Another time sink has been proper documentation for how to use Spine. We are proud to present the Spine User Guide. It's organized so it can be read from start to finish without getting ahead of itself and covers literally everything about using Spine.
Spine has always been a bit of a CPU hog. Unlike a typicaldesktop app, Spine is written like a game using OpenGL -- it has a game loop and renders at 60 frames per second. This, along with our custom UI toolkit, allows us to develop in ways that would be difficult with the typical approach to desktop UIs. The downside is a lot of rendering is done, even when nothing or very little changes. Spine is now smart about when it renders, giving all the benefits of being written like a game but without high CPU usage. Your laptop battery will appreciate it.
Spine now has a much improved command line interface. You can export Spine projects to JSON, binary, images, or video and you can run the texture packer, all from the command line. This enables scripts and build servers to do exports and texture packing.
We've come a long way from our first Kickstarter, yet we were still using that old video on the homepage! We've now updated the trailer video to show off the latest Spine features and to showcase some of the amazing games being built using Spine. Jump to the homepage and check it out!
Fixes are great, but we are also planning to release many new features soon. We're especially anxious to make more use of the view system added in Spine 2.0. So far we've added a new
Timeline view, which shows the transport buttons and timeline just like the dopesheet. This view allows the dopesheet to be used for the full height of the Spine window without putting the timeline out of reach.
On the runtime side of things, almost all of the runtimes are up to date with the latest editor features. Corona is yet unable to render meshes, but the Corona guys are working on that. LÖVE can render meshes, but hasn't been updated to do so yet. All the other runtimes are up to date and work great with IK, meshes, weights, bone flipping, etc.
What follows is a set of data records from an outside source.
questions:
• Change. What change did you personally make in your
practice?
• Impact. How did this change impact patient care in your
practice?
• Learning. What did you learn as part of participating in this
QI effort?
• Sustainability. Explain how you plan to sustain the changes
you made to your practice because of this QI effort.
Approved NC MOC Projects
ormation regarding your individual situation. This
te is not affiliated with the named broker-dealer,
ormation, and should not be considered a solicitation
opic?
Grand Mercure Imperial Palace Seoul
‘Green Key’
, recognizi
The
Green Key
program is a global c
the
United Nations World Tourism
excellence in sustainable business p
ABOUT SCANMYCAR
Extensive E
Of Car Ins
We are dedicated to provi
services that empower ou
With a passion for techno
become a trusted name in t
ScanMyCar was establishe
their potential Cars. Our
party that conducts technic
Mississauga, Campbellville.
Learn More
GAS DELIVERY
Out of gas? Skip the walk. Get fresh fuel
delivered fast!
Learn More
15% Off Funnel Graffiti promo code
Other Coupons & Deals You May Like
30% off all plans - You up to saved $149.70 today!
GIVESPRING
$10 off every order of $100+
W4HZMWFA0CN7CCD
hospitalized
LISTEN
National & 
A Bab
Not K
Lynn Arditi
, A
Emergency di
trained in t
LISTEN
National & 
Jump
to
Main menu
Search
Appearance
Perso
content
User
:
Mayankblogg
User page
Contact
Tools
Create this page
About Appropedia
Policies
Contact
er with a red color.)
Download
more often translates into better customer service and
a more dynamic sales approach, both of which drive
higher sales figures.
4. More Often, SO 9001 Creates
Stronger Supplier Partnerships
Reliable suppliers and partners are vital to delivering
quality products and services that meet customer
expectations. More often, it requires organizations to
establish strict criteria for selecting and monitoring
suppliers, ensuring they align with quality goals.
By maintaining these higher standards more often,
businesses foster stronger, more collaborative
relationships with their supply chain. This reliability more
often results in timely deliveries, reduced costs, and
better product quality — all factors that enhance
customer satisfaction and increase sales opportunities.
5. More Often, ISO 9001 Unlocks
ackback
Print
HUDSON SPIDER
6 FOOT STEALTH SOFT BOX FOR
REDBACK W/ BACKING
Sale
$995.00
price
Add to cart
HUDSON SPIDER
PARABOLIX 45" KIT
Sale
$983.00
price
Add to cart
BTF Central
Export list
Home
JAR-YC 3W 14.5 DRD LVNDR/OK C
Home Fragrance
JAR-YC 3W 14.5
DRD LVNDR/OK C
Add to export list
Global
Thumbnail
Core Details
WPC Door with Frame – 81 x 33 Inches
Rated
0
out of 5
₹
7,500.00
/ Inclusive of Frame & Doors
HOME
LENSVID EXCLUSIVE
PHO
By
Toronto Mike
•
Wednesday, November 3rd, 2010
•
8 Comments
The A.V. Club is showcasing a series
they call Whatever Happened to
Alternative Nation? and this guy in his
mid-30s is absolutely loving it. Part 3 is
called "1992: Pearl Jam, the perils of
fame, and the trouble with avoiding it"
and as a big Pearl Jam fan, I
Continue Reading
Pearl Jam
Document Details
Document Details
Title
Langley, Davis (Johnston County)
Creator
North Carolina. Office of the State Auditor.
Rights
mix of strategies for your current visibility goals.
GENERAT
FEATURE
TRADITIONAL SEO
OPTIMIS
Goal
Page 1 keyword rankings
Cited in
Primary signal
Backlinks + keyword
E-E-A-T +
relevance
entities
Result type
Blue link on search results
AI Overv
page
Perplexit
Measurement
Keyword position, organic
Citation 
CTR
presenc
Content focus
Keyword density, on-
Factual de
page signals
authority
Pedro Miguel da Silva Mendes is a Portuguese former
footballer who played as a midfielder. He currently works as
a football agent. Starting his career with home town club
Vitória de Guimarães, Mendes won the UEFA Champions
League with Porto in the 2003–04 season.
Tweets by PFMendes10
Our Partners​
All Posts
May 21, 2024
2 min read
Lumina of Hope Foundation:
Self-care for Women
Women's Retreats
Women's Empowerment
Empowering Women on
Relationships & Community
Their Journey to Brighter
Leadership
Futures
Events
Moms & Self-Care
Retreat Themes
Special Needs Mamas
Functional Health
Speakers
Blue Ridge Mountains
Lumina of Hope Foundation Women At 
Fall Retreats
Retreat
There has been quite a bit of activity for the Spine Unity runtime, mostly thanks to our colleague at XDTech, Mitch. Among many other things, shadows work properly with flipping, and normal maps can result in amazing lighting. Also new is that the Spine runtime can convert a Spine skeleton into native Unity GameObjects and animations. This allows you to rig your skeleton in Spine, then use it in Unity with Mecanim and the other Unity features.